-------- DATA FOR THE TASK --------

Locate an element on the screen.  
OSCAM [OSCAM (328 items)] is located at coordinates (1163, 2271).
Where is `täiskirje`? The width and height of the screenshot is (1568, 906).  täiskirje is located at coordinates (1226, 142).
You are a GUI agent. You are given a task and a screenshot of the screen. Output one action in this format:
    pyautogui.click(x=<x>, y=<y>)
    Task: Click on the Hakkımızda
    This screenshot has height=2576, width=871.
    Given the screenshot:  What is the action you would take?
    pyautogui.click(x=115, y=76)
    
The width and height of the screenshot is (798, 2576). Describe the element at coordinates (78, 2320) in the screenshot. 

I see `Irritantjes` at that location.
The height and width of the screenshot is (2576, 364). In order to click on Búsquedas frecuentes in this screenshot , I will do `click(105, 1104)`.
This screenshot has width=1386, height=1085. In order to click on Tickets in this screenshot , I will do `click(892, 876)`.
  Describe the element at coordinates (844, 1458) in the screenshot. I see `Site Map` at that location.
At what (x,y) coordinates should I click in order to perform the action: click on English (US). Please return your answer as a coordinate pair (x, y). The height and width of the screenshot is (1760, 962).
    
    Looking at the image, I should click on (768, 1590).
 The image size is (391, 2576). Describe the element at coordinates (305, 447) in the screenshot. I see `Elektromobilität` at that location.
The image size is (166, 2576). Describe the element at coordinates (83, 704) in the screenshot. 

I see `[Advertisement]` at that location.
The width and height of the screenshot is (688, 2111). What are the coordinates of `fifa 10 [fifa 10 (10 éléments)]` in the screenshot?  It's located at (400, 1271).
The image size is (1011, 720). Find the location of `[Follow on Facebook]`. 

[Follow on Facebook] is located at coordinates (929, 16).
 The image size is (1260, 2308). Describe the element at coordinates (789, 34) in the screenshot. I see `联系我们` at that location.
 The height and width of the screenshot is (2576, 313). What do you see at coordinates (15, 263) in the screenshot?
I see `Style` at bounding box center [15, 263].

--------

• AIM OF THE TASK
For this exercise, output the records in full, exactly.

• TASK SOLUTION
Locate an element on the screen.  
OSCAM [OSCAM (328 items)] is located at coordinates (1163, 2271).
Where is `täiskirje`? The width and height of the screenshot is (1568, 906).  täiskirje is located at coordinates (1226, 142).
You are a GUI agent. You are given a task and a screenshot of the screen. Output one action in this format:
    pyautogui.click(x=<x>, y=<y>)
    Task: Click on the Hakkımızda
    This screenshot has height=2576, width=871.
    Given the screenshot:  What is the action you would take?
    pyautogui.click(x=115, y=76)
    
The width and height of the screenshot is (798, 2576). Describe the element at coordinates (78, 2320) in the screenshot. 

I see `Irritantjes` at that location.
The height and width of the screenshot is (2576, 364). In order to click on Búsquedas frecuentes in this screenshot , I will do `click(105, 1104)`.
This screenshot has width=1386, height=1085. In order to click on Tickets in this screenshot , I will do `click(892, 876)`.
  Describe the element at coordinates (844, 1458) in the screenshot. I see `Site Map` at that location.
At what (x,y) coordinates should I click in order to perform the action: click on English (US). Please return your answer as a coordinate pair (x, y). The height and width of the screenshot is (1760, 962).
    
    Looking at the image, I should click on (768, 1590).
 The image size is (391, 2576). Describe the element at coordinates (305, 447) in the screenshot. I see `Elektromobilität` at that location.
The image size is (166, 2576). Describe the element at coordinates (83, 704) in the screenshot. 

I see `[Advertisement]` at that location.
The width and height of the screenshot is (688, 2111). What are the coordinates of `fifa 10 [fifa 10 (10 éléments)]` in the screenshot?  It's located at (400, 1271).
The image size is (1011, 720). Find the location of `[Follow on Facebook]`. 

[Follow on Facebook] is located at coordinates (929, 16).
 The image size is (1260, 2308). Describe the element at coordinates (789, 34) in the screenshot. I see `联系我们` at that location.
 The height and width of the screenshot is (2576, 313). What do you see at coordinates (15, 263) in the screenshot?
I see `Style` at bounding box center [15, 263].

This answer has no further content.